» **What the task requires**: Write out again, exactly as they stand, the line that includes "bezpieczeństwo" and all remaining lines of the entries.

» **The data**:
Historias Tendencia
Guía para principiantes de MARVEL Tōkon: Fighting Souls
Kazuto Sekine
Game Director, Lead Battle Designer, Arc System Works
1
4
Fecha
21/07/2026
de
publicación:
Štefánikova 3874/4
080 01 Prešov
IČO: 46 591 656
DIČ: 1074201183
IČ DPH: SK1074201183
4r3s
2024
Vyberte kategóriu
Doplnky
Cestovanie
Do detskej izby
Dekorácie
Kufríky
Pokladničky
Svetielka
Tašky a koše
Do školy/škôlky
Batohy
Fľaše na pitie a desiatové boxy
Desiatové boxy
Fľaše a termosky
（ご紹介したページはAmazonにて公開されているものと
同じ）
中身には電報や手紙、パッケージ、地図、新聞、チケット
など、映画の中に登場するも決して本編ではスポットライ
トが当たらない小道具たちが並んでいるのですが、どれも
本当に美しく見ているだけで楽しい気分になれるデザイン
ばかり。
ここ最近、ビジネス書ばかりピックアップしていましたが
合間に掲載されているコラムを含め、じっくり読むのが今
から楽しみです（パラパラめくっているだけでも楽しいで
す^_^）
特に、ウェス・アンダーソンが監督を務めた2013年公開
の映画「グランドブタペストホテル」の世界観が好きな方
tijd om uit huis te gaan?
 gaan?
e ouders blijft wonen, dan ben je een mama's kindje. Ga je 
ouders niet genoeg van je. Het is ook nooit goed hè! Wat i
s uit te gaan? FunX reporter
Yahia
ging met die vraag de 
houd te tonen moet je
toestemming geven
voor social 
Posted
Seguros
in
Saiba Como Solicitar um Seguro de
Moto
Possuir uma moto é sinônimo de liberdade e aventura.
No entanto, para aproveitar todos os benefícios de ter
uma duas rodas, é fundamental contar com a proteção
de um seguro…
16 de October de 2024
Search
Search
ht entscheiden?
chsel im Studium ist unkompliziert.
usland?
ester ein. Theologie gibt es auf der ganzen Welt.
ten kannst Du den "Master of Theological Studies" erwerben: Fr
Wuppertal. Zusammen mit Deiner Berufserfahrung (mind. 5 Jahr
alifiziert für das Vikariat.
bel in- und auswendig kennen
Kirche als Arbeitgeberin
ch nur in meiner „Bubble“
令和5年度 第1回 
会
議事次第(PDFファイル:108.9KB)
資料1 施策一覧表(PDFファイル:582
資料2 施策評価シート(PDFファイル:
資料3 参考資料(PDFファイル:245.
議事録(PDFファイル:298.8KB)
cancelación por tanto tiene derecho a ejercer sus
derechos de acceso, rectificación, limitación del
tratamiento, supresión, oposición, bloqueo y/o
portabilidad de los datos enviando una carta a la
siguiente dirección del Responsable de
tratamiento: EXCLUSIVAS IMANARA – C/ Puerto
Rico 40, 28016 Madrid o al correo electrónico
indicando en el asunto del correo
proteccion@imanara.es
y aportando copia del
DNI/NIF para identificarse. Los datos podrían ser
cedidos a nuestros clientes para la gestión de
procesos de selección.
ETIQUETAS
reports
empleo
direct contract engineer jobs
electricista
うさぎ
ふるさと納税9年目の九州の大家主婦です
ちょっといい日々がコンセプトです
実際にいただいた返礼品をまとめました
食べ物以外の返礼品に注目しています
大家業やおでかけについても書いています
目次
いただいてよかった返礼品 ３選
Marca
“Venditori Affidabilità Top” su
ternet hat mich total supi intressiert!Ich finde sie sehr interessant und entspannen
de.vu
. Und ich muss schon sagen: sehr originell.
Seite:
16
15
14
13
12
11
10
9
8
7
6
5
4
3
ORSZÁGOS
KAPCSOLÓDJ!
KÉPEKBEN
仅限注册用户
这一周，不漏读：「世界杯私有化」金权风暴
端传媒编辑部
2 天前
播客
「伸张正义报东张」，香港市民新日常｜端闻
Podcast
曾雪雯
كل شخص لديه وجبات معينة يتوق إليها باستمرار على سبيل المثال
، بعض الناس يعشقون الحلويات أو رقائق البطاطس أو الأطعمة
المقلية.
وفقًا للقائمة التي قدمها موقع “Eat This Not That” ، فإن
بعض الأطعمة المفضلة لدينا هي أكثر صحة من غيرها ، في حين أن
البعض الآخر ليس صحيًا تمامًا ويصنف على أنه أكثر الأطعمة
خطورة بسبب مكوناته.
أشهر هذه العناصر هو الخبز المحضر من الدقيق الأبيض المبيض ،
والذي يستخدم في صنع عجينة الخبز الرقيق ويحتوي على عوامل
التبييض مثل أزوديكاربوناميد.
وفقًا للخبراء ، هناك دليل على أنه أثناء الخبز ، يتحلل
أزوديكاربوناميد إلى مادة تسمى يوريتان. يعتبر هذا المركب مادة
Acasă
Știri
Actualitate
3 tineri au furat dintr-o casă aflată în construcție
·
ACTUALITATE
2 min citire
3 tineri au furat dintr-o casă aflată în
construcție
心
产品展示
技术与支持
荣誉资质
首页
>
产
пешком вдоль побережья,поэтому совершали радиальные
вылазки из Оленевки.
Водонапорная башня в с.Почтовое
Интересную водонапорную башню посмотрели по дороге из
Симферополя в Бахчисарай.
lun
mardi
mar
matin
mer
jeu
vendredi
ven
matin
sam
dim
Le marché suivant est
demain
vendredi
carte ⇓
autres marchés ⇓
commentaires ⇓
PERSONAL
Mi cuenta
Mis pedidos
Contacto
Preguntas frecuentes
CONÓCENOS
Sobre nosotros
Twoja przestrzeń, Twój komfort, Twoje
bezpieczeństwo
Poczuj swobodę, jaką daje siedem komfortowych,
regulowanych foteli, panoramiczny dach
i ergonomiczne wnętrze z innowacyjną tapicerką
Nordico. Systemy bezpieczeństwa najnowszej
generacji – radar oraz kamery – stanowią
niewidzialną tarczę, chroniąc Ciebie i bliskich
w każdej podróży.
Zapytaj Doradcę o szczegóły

» **Result for this task**:
bezpieczeństwo
Poczuj swobodę, jaką daje siedem komfortowych,
regulowanych foteli, panoramiczny dach
i ergonomiczne wnętrze z innowacyjną tapicerką
Nordico. Systemy bezpieczeństwa najnowszej
generacji – radar oraz kamery – stanowią
niewidzialną tarczę, chroniąc Ciebie i bliskich
w każdej podróży.
Zapytaj Doradcę o szczegóły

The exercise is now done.